Does NF2-related facial paralysis affect eye health?

Yes. Impaired eye closure reflex can increase the risk of dry eyes, corneal damage, and infection. Therefore, protective eye measures and regular eye examinations are very important.

Does facial paralysis associated with NF2 worsen over time?

Facial paralysis may progress over time if the underlying tumor continues to grow or if pressure on the nerve increases. Early diagnosis and regular follow-up can reduce this risk.

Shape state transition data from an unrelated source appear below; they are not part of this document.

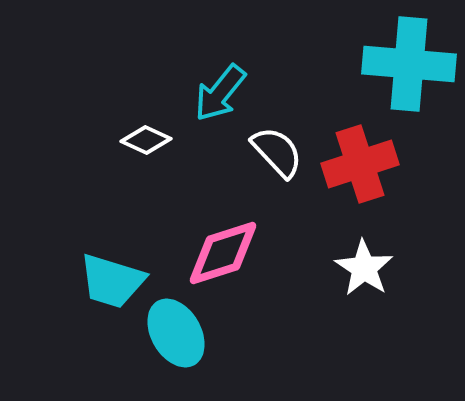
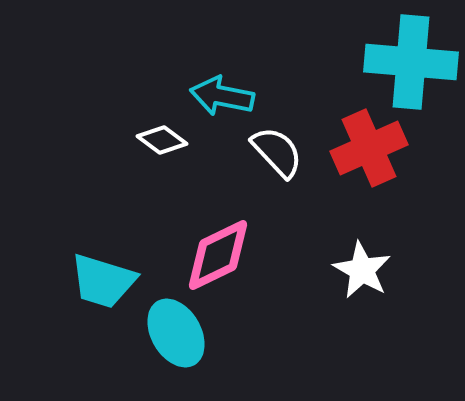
cyan cross: moved 2 px right, 2 px up
cyan arrow: moved 2 px right, 3 px down; rotated 62 degrees clockwise
white diamond: moved 16 px right; rotated 12 degrees clockwise
red cross: moved 9 px right, 16 px up; rotated 6 degrees counterclockwise
pink diamond: moved 5 px left, 2 px down; rotated 8 degrees counterclockwise
white star: moved 2 px left, 2 px down; rotated 4 degrees counterclockwise
cyan trapezoid: moved 9 px left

Which nerves are most commonly affected by NF2?

Neurofibromatosis Type 2 most commonly affects the vestibular nerve, which controls hearing and balance, and therefore hearing loss, tinnitus, and balance problems are common in patients. In addition, the facial nerve, which is responsible for facial expressions, is also among the nerves frequently affected in NF2, and this can lead to weakness in the facial muscles or facial paralysis.

Can multiple tumors occur at the same time in NF2?

Yes. One of the characteristic features of NF2 is that multiple tumors can develop at the same time. These tumors can affect different nerves and central nervous system structures.

Can quality of life be maintained in NF2 patients?

Yes. With early diagnosis, multidisciplinary follow-up, appropriate treatment planning, and rehabilitation support, the quality of life of NF2 patients can be largely maintained.